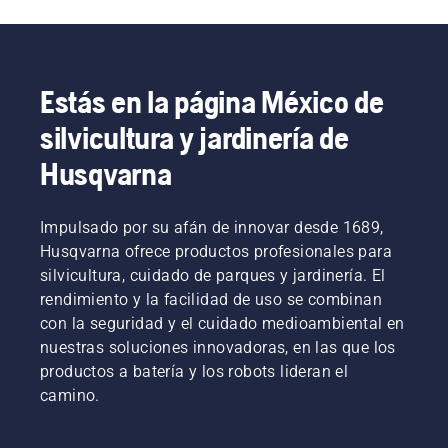
nuestra 
guía de compra de tractores
 para 
encontrar el que mejor se adapte a tus 
necesidades.
Estás en la página México de
silvicultura y jardinería de
Husqvarna
Impulsado por su afán de innovar desde 1689,
Husqvarna ofrece productos profesionales para
silvicultura, cuidado de parques y jardinería. El
rendimiento y la facilidad de uso se combinan
con la seguridad y el cuidado medioambiental en
nuestras soluciones innovadoras, en las que los
productos a batería y los robots lideran el
camino.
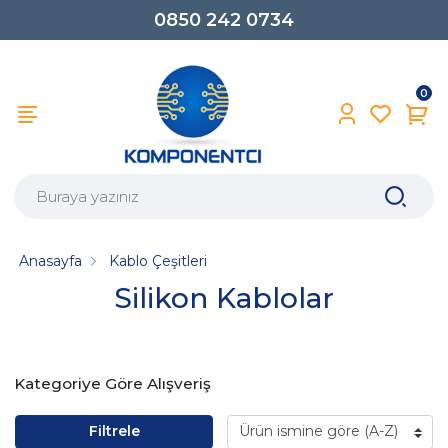
0850 242 0734
0
Anasayfa
Kablo Çeşitleri
Silikon Kablolar
Kategoriye Göre Alışveriş
Filtrele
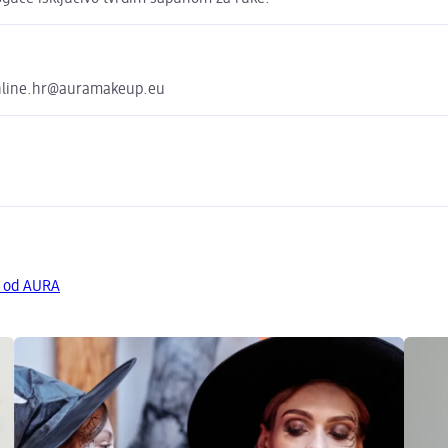
online.hr@auramakeup.eu
a od AURA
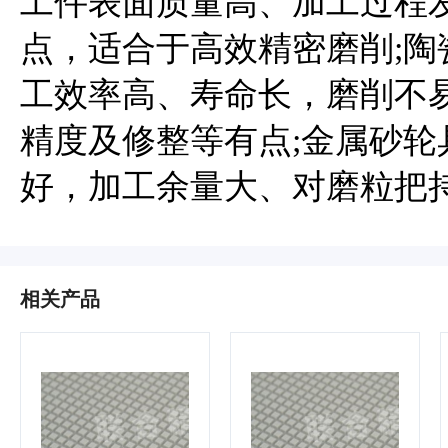
工件表面质量高、加工过程
点，适合于高效精密磨削;
工效率高、寿命长，磨削不
精度及修整等有点;金属砂
好，加工余量大、对磨粒把
相关产品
- - - - -
An exact transcription of the material is required, without any pictures.

▶ _Task output_:
nuestra 
guía de compra de tractores
 para 
encontrar el que mejor se adapte a tus 
necesidades.
Estás en la página México de
silvicultura y jardinería de
Husqvarna
Impulsado por su afán de innovar desde 1689,
Husqvarna ofrece productos profesionales para
silvicultura, cuidado de parques y jardinería. El
rendimiento y la facilidad de uso se combinan
con la seguridad y el cuidado medioambiental en
nuestras soluciones innovadoras, en las que los
productos a batería y los robots lideran el
camino.
0850 242 0734
0
Anasayfa
Kablo Çeşitleri
Silikon Kablolar
Kategoriye Göre Alışveriş
Filtrele
online.hr@auramakeup.eu
a od AURA
工件表面质量高、加工过程
点，适合于高效精密磨削;
工效率高、寿命长，磨削不
精度及修整等有点;金属砂
好，加工余量大、对磨粒把
相关产品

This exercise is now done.